Tag Historian is more asynchronous in its data inserts and which results in a complex structure of associated SQL tables where groups of tags being recorded at the same rate will typically have timestamps that differ in milliseconds. Continuous processes will work better with Tag Historian because of this due to its ability to create independent sets of data points where each can be quickly and individually monitored for changes in its trends. Durations in a continuous process can be potentially un-ending with no start or end events. Since the most meaningful data comes from easily locating deviations in your trends, your setup may want to focus on constantly monitoring for changes, unique anomalies, and interruptions of some expected flow of material instead of logging individual sets of time-based data per event (discrete).
SQL Bridge
If you’re considering SQL Bridge for your setup, take a moment to review where your process expects to keep track of time-based data. Such time-based data may involve records of when those workstations began and finished work for each unit of product which would require multiple item values in your workstations to be recorded under the same timestamp for accuracy. In addition to inserting new data into what will be a user-defined SQL table, existing row(s) may instead need replacing based on some type of event success or failure. The list below describes where key SQL Bridge features can apply to this kind of setup.
- Transaction Group Types: Storage of various items under a single timestamp, SQL updates, and OPC writes are possible with transaction group types options. SQL Bridge’s Transaction Group will create a single custom table of data that receives inserts of a single timestamped row of data due to an event trigger by default.
- Execution Triggers: Transaction group executions will depend on the state of a single, user-defined item. Handshake mechanisms for execution success/failure are also provided to execute other events if needed.

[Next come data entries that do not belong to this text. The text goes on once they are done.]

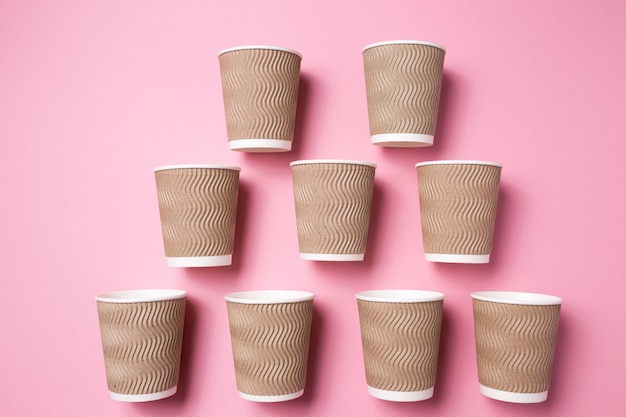 You are a GUI agent. You are given a task and a screenshot of the screen. Output one action in this format:
    pyautogui.click(x=<x>, y=<y>)
    Task: Click on the cups
    This screenshot has height=417, width=626.
    Given the screenshot: What is the action you would take?
    pyautogui.click(x=156, y=320), pyautogui.click(x=275, y=320), pyautogui.click(x=390, y=318), pyautogui.click(x=515, y=318), pyautogui.click(x=457, y=211), pyautogui.click(x=324, y=195), pyautogui.click(x=216, y=209), pyautogui.click(x=262, y=87), pyautogui.click(x=393, y=98) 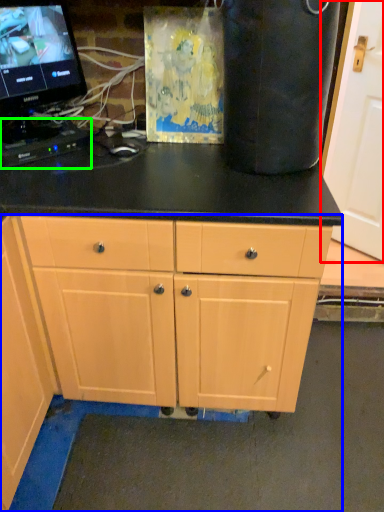 Question: Estimate the real-world distances between objects in this image. Which object is closer to door (highlighted by a red box), cabinet (highlighted by a blue box) or computer keyboard (highlighted by a green box)?

Choices:
 (A) cabinet
 (B) computer keyboard

Answer: (B) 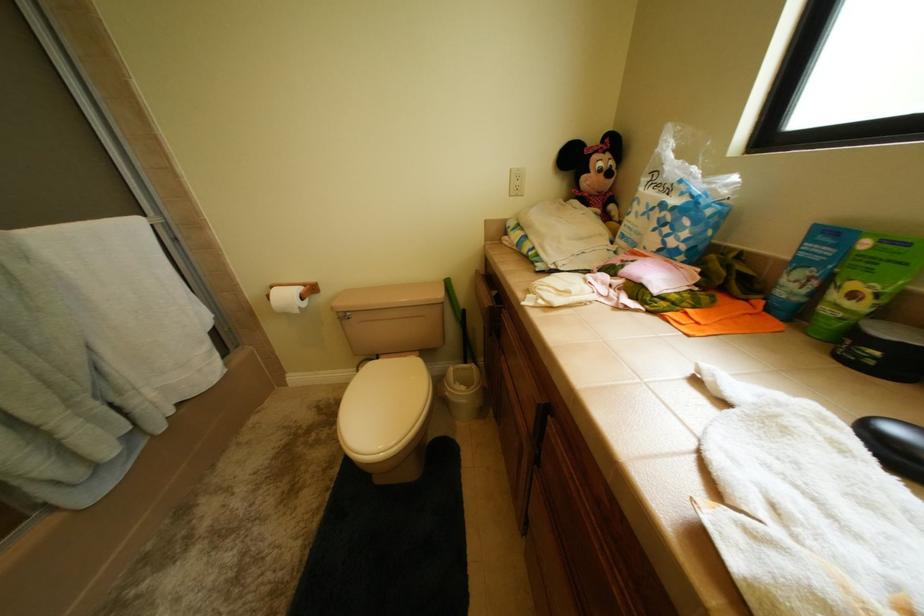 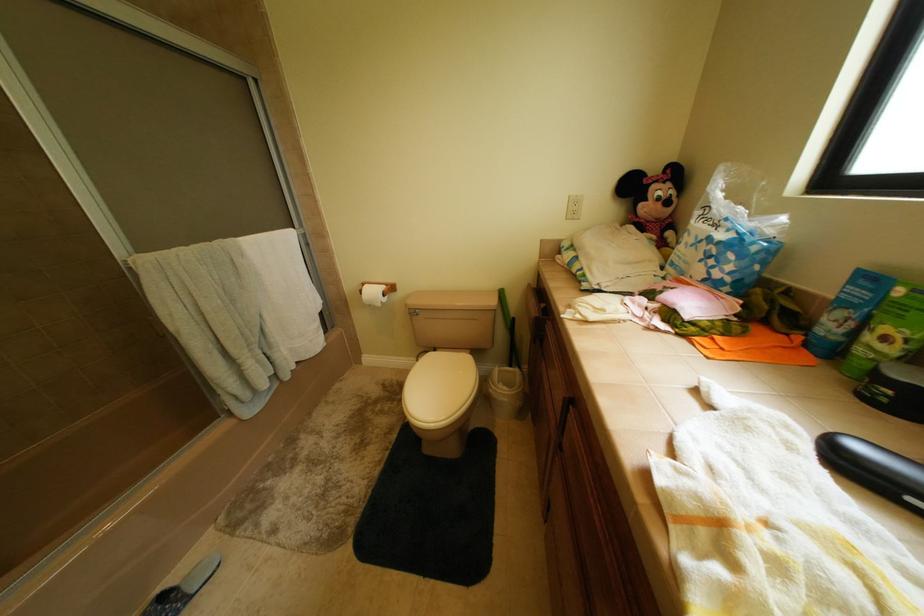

- All instructions between your connected devices and databases can be defined from transaction groups alone if desired.
- Synchronous storage: All items in a transaction group are stored together as a single SQL transaction when inserted.
- Once your monitored events have successfully fired enough write executions, you can expect to review your table using standard SQL querying against simple table structures.
- Customizable Table Structure: A wide data formatted table where items defined in your transaction group will represent table columns.
- Optimization of tabular data is in the hands of the user when using transaction groups. More importantly, a custom SQL table integrated with transaction group UI provides the most flexibility for your plant floor instructions while reducing complex SQL querying.
- Direct SQL Querying
- Tables both defined by a transaction group will be much simpler to understand when read or written to in your database.
- This also allows for integration of external stored procedures defined in your database if needed.
SQL Bridge is best used for discrete processes since the focus is placed on capturing the state of multiple tags under a shared timestamp during some given change event or instruction defined by the user. Time-based data stored in a single, user-defined table is more optimal, especially when a large dataset of logging is required for many individual tags/items per widget (countable unit), each with their own start and end time in a given assembly line. Each widget is an event in itself that would probably need to provide a litany of information within its duration on the assembly line, such as build ID, elapse build time, upstream batch IDs, length, weight, and QA pass/fail. Such a process probably doesn’t need constant, unending monitoring (continuous) but instead a process of nested sub-loggers that is triggered per given unit.